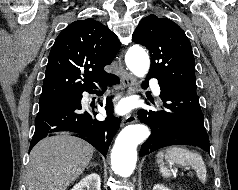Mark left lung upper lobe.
I'll return each mask as SVG.
<instances>
[{
	"mask_svg": "<svg viewBox=\"0 0 238 190\" xmlns=\"http://www.w3.org/2000/svg\"><path fill=\"white\" fill-rule=\"evenodd\" d=\"M132 40L150 51L149 77L169 87L196 91L192 47L176 23L151 14L140 21Z\"/></svg>",
	"mask_w": 238,
	"mask_h": 190,
	"instance_id": "5c2ea615",
	"label": "left lung upper lobe"
}]
</instances>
======
Please output all the records above exactly, leaving out every picture.

Mark left lung upper lobe.
I'll return each mask as SVG.
<instances>
[{
	"mask_svg": "<svg viewBox=\"0 0 238 190\" xmlns=\"http://www.w3.org/2000/svg\"><path fill=\"white\" fill-rule=\"evenodd\" d=\"M132 40L150 51L149 77L169 87L196 91L192 47L176 23L151 14L140 21Z\"/></svg>",
	"mask_w": 238,
	"mask_h": 190,
	"instance_id": "5c2ea615",
	"label": "left lung upper lobe"
}]
</instances>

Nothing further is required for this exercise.